Content starts

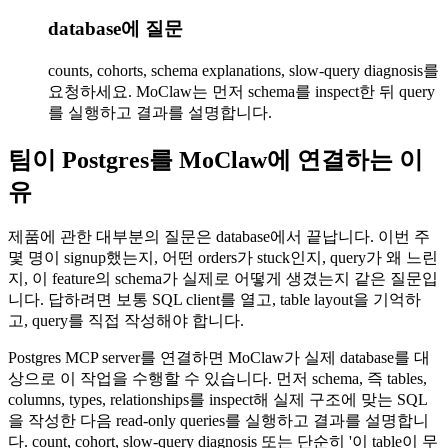
database에 질문
counts, cohorts, schema explanations, slow-query diagnosis를
요청하세요. MoClaw는 먼저 schema를 inspect한 뒤 query
를 실행하고 결과를 설명합니다.
팀이 Postgres를 MoClaw에 연결하는 이
유
제품에 관한 대부분의 질문은 database에서 끝납니다. 이번 주
몇 명이 signup했는지, 어떤 orders가 stuck인지, query가 왜 느린
지, 이 feature의 schema가 실제로 어떻게 생겼는지 같은 질문입
니다. 답하려면 보통 SQL client를 열고, table layout을 기억하
고, query를 직접 작성해야 합니다.
Postgres MCP server를 연결하면 MoClaw가 실제 database를 대
상으로 이 작업을 수행할 수 있습니다. 먼저 schema, 즉 tables,
columns, types, relationships를 inspect해 실제 구조에 맞는 SQL
을 작성한 다음 read-only queries를 실행하고 결과를 설명합니
다. count, cohort, slow-query diagnosis 또는 단순히 '이 table이 무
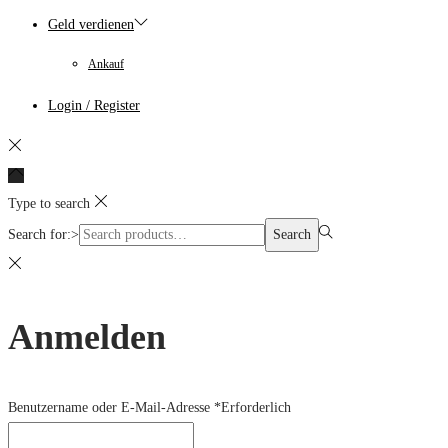
Geld verdienen
Ankauf
Login / Register
Type to search
Search for:>
Search
Anmelden
Benutzername oder E-Mail-Adresse
*
Erforderlich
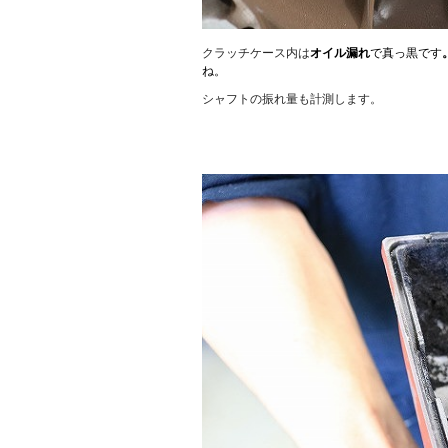
クラッチケース内は
オイル漏れ
で真っ黒です
ね。
シャフトの振れ量も計測します。
.
.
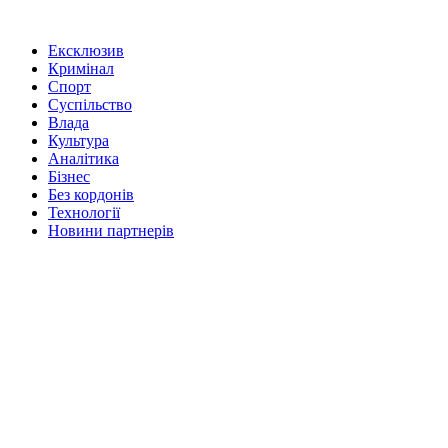
Ексклюзив
Кримінал
Спорт
Суспільство
Влада
Культура
Аналітика
Бізнес
Без кордонів
Технології
Новини партнерів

Content ends

Work instruction.
Each entry should come back exactly as written, with its pictures omitted.

Output for this exercise.
database에 질문
counts, cohorts, schema explanations, slow-query diagnosis를
요청하세요. MoClaw는 먼저 schema를 inspect한 뒤 query
를 실행하고 결과를 설명합니다.
팀이 Postgres를 MoClaw에 연결하는 이
유
제품에 관한 대부분의 질문은 database에서 끝납니다. 이번 주
몇 명이 signup했는지, 어떤 orders가 stuck인지, query가 왜 느린
지, 이 feature의 schema가 실제로 어떻게 생겼는지 같은 질문입
니다. 답하려면 보통 SQL client를 열고, table layout을 기억하
고, query를 직접 작성해야 합니다.
Postgres MCP server를 연결하면 MoClaw가 실제 database를 대
상으로 이 작업을 수행할 수 있습니다. 먼저 schema, 즉 tables,
columns, types, relationships를 inspect해 실제 구조에 맞는 SQL
을 작성한 다음 read-only queries를 실행하고 결과를 설명합니
다. count, cohort, slow-query diagnosis 또는 단순히 '이 table이 무
Geld verdienen
Ankauf
Login / Register
Type to search
Search for:>
Search
Anmelden
Benutzername oder E-Mail-Adresse
*
Erforderlich
クラッチケース内は
オイル漏れ
で真っ黒です
ね。
シャフトの振れ量も計測します。
.
.
Ексклюзив
Кримінал
Спорт
Суспільство
Влада
Культура
Аналітика
Бізнес
Без кордонів
Технології
Новини партнерів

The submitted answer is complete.